*Exercise requirements*.
The answer must consist of every line below that contains the word "billion".

══ Records to use ══

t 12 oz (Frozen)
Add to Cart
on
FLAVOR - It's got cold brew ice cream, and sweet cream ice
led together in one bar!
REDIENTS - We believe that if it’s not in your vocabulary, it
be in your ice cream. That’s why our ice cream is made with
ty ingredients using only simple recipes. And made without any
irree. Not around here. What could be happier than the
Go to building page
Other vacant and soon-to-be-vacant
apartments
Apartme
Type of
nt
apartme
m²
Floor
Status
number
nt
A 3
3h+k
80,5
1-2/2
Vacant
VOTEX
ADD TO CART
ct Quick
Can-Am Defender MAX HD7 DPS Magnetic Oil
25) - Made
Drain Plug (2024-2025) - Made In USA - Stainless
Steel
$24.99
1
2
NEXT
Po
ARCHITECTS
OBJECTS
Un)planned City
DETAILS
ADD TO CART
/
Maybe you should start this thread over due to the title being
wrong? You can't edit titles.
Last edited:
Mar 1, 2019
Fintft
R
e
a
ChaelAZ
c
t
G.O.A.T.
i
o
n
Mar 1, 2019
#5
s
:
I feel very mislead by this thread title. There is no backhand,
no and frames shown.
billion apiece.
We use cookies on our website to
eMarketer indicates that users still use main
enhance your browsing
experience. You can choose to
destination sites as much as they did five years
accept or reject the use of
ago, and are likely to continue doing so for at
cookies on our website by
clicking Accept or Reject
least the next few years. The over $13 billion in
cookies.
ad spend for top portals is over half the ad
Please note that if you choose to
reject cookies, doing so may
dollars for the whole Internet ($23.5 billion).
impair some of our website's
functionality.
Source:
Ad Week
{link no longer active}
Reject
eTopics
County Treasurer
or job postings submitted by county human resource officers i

═══

*Written answer*.
billion apiece.
least the next few years. The over $13 billion in
dollars for the whole Internet ($23.5 billion).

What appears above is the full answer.